Für eines ihrer jüngsten Projekte hat sie im Rahmen des Lübeck Urban Art Festivals ein Haus bemalt. Sie wurde von den deutschen Graffiti-Legenden Gerrit Peters, Mirko Reisser und Heiko Zahlmann eingeladen, was sie als große Ehre empfindet. Ihre Arbeit für das Festival ist auch ein gutes Beispiel für die Behutsamkeit, mit der Julia Benz die Umgebung einbindet: „In Lübeck stehen zwei Bäume vor der Fassade, die im Laufe des Tages wunderschöne Schatten auf der Fläche bilden. Dagegen zu arbeiten war für mich sinnfrei, also beziehe ich diese mit in die Konzeption ein. Es ist am schönsten für mich, wenn die Malerei und der Ort miteinander verschmelzen.“
Auch ein Fenster in der Häuserwand hat sie in ihr Bild mit aufgenommen und es extra betont, anstatt es als Hindernis zu betrachten. „Darauf wurde ich tatsächlich mehrfach von Kolleg*innen angesprochen. Bestenfalls ist es ein Hingucker und kein Störfaktor, kann für sich allein stehen, aber sich auch in die Umgebung einfügen. Wenn dies der Fall ist, sehe ich eine Arbeit als gelungen an.“
Julia Benz betont, dass Projekte im öffentlichen Raum für sie genauso wichtig sind wie Kunstausstellungen in Galerien. Sie möchte die Grenzen zwischen urbaner Kunst und klassischer Kunst aufbrechen und zeigt, dass sie sich nicht in eine Schublade stecken lässt. Sie beschreibt sich selbst als Hybridkünstlerin, die im Urban Contemporary Art Kontext tätig ist, aber auch in der Galerieszene Fuß gefasst hat. Sie arbeitet mit Galerien aus beiden Bereichen zusammen und sieht dies als große Bereicherung an.

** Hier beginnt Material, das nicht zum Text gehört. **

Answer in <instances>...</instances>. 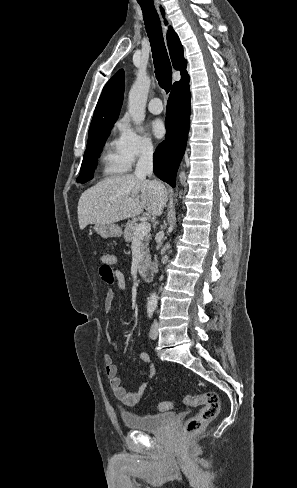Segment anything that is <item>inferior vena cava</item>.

„Im Urban Art Kontext bin ich die, die klassische Malerei studiert hat und auch Galeriekünstlerin ist. Im klassischen Kunstkontext falle ich etwas aus der Reihe, da ich auch Murals male und ein Teil der urbanen Kunstszene bin. Das verfolgt mich seit vielen Jahren und hat seine Vor- und Nachteile,“ betont sie: „Es ist ein Alleinstellungsmerkmal und gleichzeitig fühle ich mich oft nicht richtig zugehörig, egal in welcher dieser Welten. Mittlerweile sind die Übergänge oft auch kaum noch spürbar, das finde ich wunderbar. Je vielseitiger, desto besser! Denn nur so kann das, was zeitgenössisch ist und im Jetzt passiert, adäquat repräsentiert werden und dazu gehört es, diese Grenzen Stück für Stück verschwinden zu lassen.“
Ihre Erfahrungen aus den urbanen Kunstprojekten inspirieren sie und sie nimmt sie voller Energie mit ins Atelier. Dieser Wechsel zwischen dem expansiven öffentlichen Raum und der Intimität des Künstlerinnenstudios bringe sie stets voran und ermutige sie, ihre eigene Bildsprache zu entwickeln und das Medium Malerei neu zu interpretieren. Für Julia Benz ist Kunst Kommunikation, und sie hofft, dass ihre Werke die Menschen dazu inspirieren, über Kunst zu sprechen und sich auf einer anderen Ebene damit auseinanderzusetzen.